For, indeed. A mystery is afoot.

Sinclair’s grand opening is mere hours away, and an exhibition is planned to mark it, full of wonders and marvels. Central to the display is the marvellous Clockwork Sparrow itself, which is made of gold and precious jewels, and which plays a different melody every time it is wound. Sophie catches sight of it one evening as she leaves work, and is spotted in its vicinity by one of the senior shop staff. When the Sparrow goes missing later that night, suspicion immediately falls upon her, and as the book continues the net tightens around her. This is despite the fact, of course, that she’s entirely innocent – but who did take the Sparrow, and why? And what possible reason could they have for wanting to deflect suspicion on to Sophie?

The police aren’t interested in Sophie’s explanations or in her attempts to prove her innocence, and so it’s up to her – along with Lil, Billy and the shadowy Joe – to prove that there’s an answer to the mystery, and one which goes much further than mere greed. For the secret of the Sparrow is something far more important than its monetary value, and the reasons for its disappearance are much more important and dangerous than they first appear.

This is a clever, complex and interesting book, which drew me in from the first page. It is atmospheric and evocative and real, and I enjoyed all the characters, particularly anxious Billy who just wants to be left alone to read his boys’ own magazines and pretend to be a hero, and the sparky Lil who uses her own particular set of skills to get herself out of any situation.
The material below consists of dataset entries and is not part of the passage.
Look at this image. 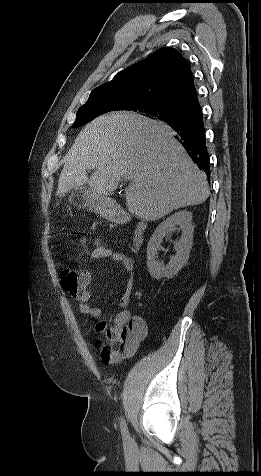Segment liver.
I'll return each mask as SVG.
<instances>
[{"label": "liver", "instance_id": "6515ba94", "mask_svg": "<svg viewBox=\"0 0 261 476\" xmlns=\"http://www.w3.org/2000/svg\"><path fill=\"white\" fill-rule=\"evenodd\" d=\"M172 129L132 112L97 117L78 134L64 158L57 195L88 184L107 196L120 178L132 181L126 190L131 214L158 220L174 209L202 204L210 191L199 170ZM94 169L88 178L87 170Z\"/></svg>", "mask_w": 261, "mask_h": 476}]
</instances>
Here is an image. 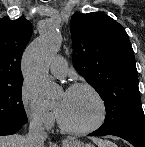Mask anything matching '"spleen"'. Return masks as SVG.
I'll return each mask as SVG.
<instances>
[{"label": "spleen", "instance_id": "spleen-1", "mask_svg": "<svg viewBox=\"0 0 145 147\" xmlns=\"http://www.w3.org/2000/svg\"><path fill=\"white\" fill-rule=\"evenodd\" d=\"M113 146H114L113 143L111 145H106V147H113Z\"/></svg>", "mask_w": 145, "mask_h": 147}]
</instances>
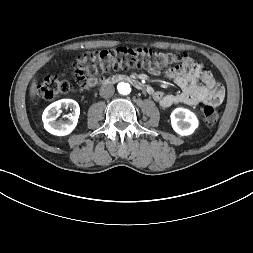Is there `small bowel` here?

I loved its use of historical detail, its awareness of its setting, and its pacing, which gets tauter and more tense as the mystery draws to its conclusion. It was a quick read, for me, but it made me smile as it carried me along, and that’s the best recommendation I can give. It’s a great story, masterfully told, smoothly written and perfectly plotted. I look forward to the next book from its talented author.